━━━ RECORDS FOR PROCESSING
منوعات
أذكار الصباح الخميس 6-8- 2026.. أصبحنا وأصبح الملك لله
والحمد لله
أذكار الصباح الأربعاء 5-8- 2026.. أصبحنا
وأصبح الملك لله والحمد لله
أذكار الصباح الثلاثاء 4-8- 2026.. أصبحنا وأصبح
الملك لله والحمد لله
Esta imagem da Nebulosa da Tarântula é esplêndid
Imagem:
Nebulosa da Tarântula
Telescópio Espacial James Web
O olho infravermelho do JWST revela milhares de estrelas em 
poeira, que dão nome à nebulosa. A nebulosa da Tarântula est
━━━━━━
━━━ RECORDS FOR PROCESSING
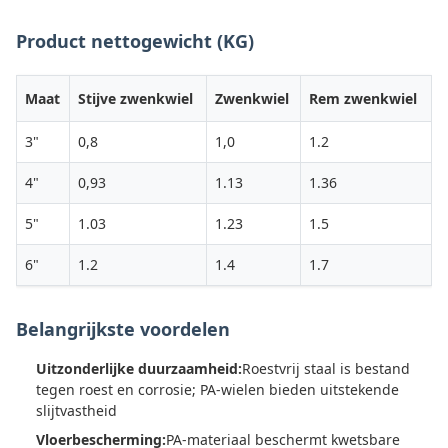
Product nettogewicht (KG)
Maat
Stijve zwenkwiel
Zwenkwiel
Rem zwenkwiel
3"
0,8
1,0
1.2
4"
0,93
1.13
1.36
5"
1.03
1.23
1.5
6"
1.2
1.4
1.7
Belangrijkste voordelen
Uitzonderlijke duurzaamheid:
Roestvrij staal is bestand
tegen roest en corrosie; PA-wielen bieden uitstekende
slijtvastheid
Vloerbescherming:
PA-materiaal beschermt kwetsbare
━━━━━━
▶ EXERCISE AIM
Lines containing the string "أصبحنا" above: how many are there? Answer with the number only.

▶ PROBLEM SOLUTION
3